Hecate chuckled to herself. “You are more like him than you know.”
“You took him there?”
“Aidoneus demanded I do so. I could not dissuade him, either,” Hecate said, the smile erased from her face. “We are going to the Cave of the Moirai, at the headwaters of the Styx.”
Persephone raised a quizzical eyebrow. The Styx flowed so deep and endlessly, She didn’t think it had headwaters.
“Everything in this cosmos has a beginning. And everything begins and ends with the Weavers.”
Persephone stumbled forward, falling onto solid ground. She lay there for a moment before she could replace the air that had been knocked out of her. She brushed gravel from her stinging hands, then stood and shook the dust off her peplos.
Where was she?
The hazy sky was a deep red, half way between day and night. Was it twilight, or dawn already?
“Hecate?”
She was alone. Her voice sounded empty. Fog obscured everything, making the space around her feel small and confined. There were no mountains, no rivers, no asphodel. There was no glow from the Phlegethon and no light from the Styx. A stream of water bubbled and sloshed against the pebbles underfoot.
It’s been here since Chaos gave the cosmos form from the void. It is the mother of all waters above and below the earth. Persephone understood, her skin turning to gooseflesh when she realized where she was. This inconsequential trickle of water was the mighty River Styx.
Time— the past and the future— was unknown here. She stood in a space beyond all concept of time, perhaps before Chaos, perhaps after the death of the Deathless Ones. As soon as that clarity dawned, the mists lifted to reveal a sharp cliff, impossibly smooth, extending higher than she could see. Faint reflections whirled on its surface and Persephone squinted at them. Grass waving on green meadows, a calm sea dotted with islands under a blue sky, then the passing sun and moon, and other heavenly bodies in a riot of colors. She saw more stars than she’d ever thought possible turning about one another, then a hand grasping at skin, lovers pulling each other closer. The images flashed so quickly that she could barely discern them. She saw herself, staring at her own reflection on the cliff face, her brow knitted. Beside her was an opening in the rock, wide and deep. Had she not seen it before? Or had it appeared suddenly and soundlessly?

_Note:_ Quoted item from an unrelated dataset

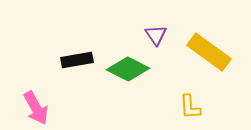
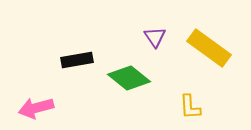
purple triangle: moved 1 px left, 2 px down
yellow rectangle: moved 4 px up
green diamond: moved 1 px right, 9 px down; rotated 12 degrees clockwise
pink arrow: rotated 104 degrees clockwise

This was undoubtedly the Cave of the Moirai. When the gods prayed, they would do so to the ones who dwelled here. Persephone peered around its edge and inside. Within, the voices of three women hummed, the song drifting toward her, echoing through the chamber. It was the same lullaby sung by Iasion, by her mother, by Charon, across the ages to where she stood. She swayed, mesmerized, their voices blending with the voices of everyone she had ever known. They stopped.

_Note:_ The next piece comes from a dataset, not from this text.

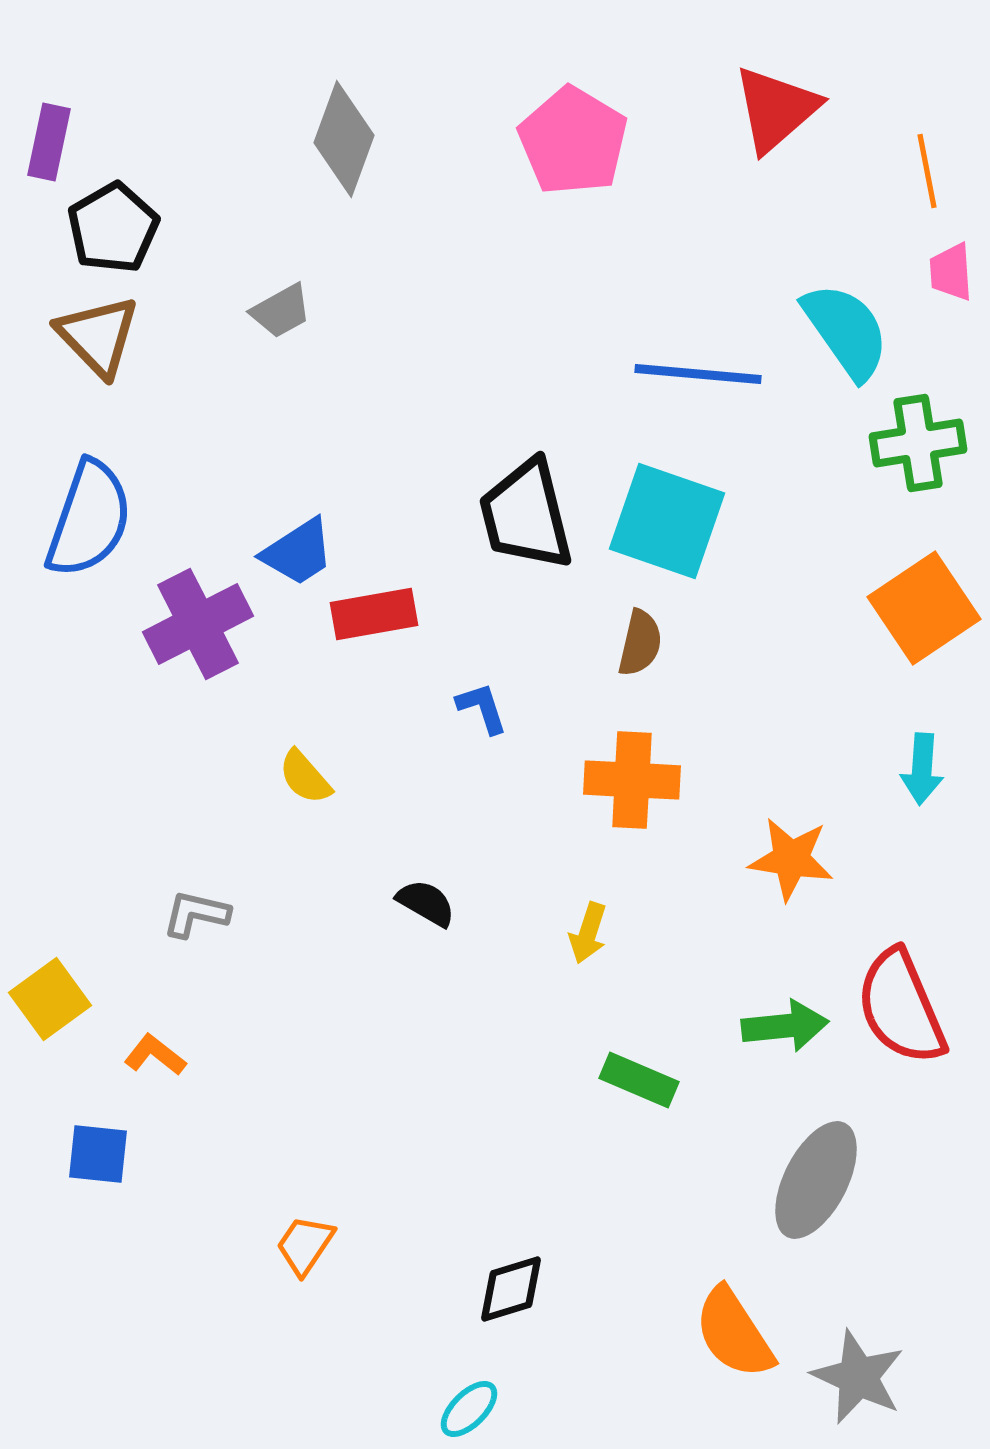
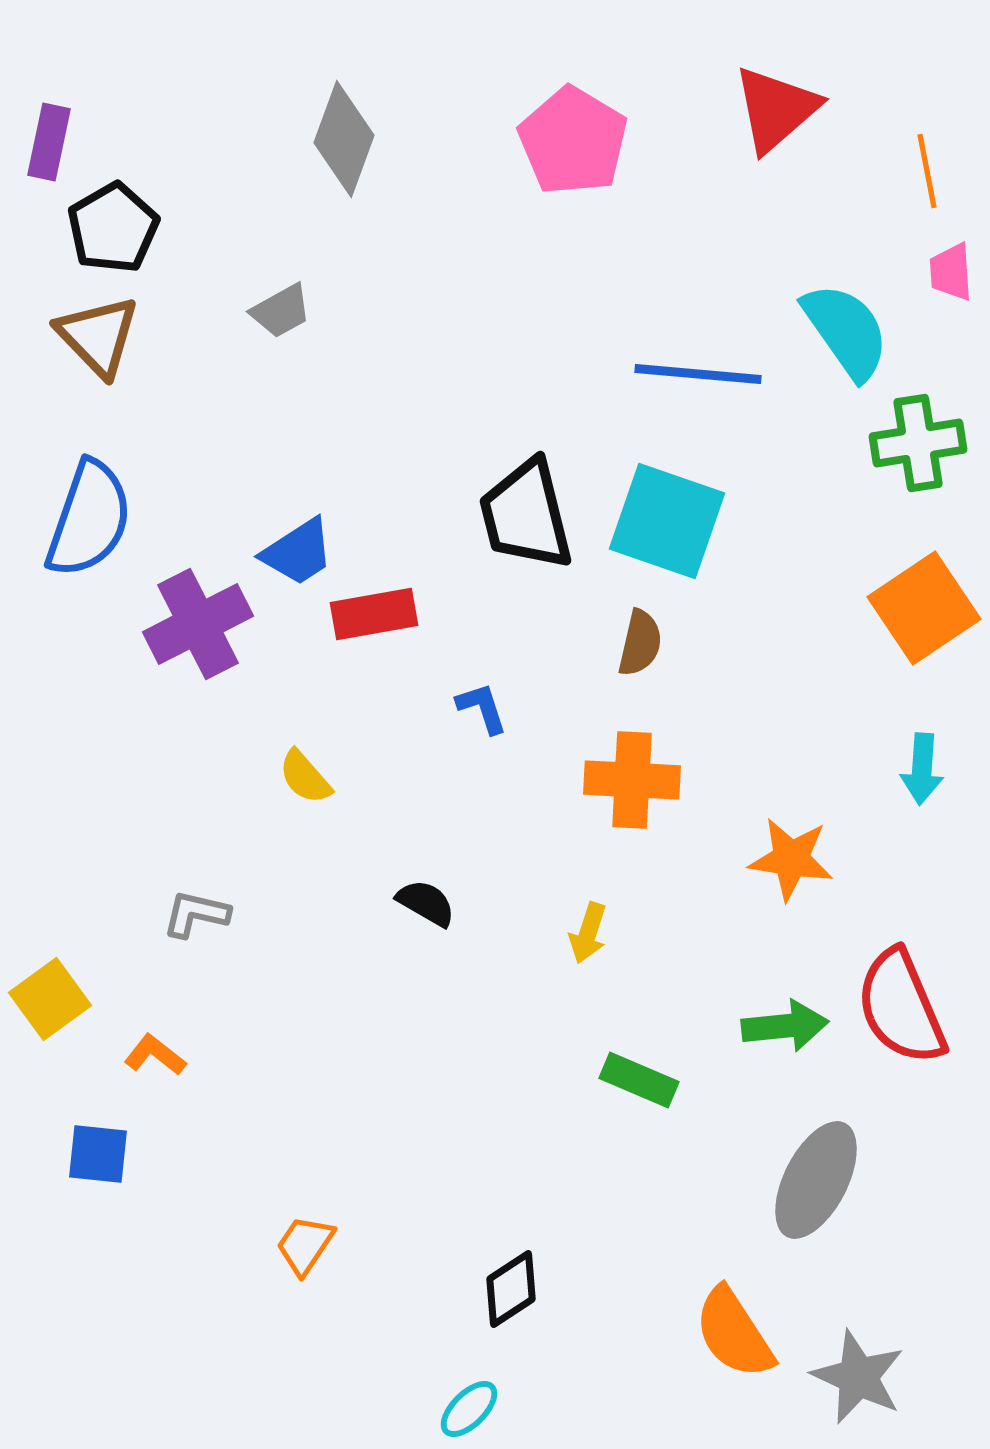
black diamond: rotated 16 degrees counterclockwise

“It won’t do to stand there,” a reedy voice echoed, calling out to her.
“No, no it won’t,” a richer voice chimed in.
“She’ll stay without as long as she needs.” The last voice was lower.
Persephone took one step forward.
“There, you see?” the last voice said.
She took a deep breath and another step, walking toward the warm glow of a single oil lamp. The floor was damp and the cold seeped in through her soles. The old song resumed. Mud started to weigh down the edges of her peplos and her sandals stuck to the floor.
She reached out for the side of the cave, but the closer her fingers moved to its surface, the further it receded. She felt dizzy, her eyes deceiving her, and pulled her hand back, trudging forward toward the flickering flame. Shrouded women came into view, their faces obscured by darkness, their hands working quickly. One held a drop spindle and sent it spinning as her fingers nimbly twisted the black felt into thread.
“Greetings, Kindly Ones,” she said, dipping into a low curtsy.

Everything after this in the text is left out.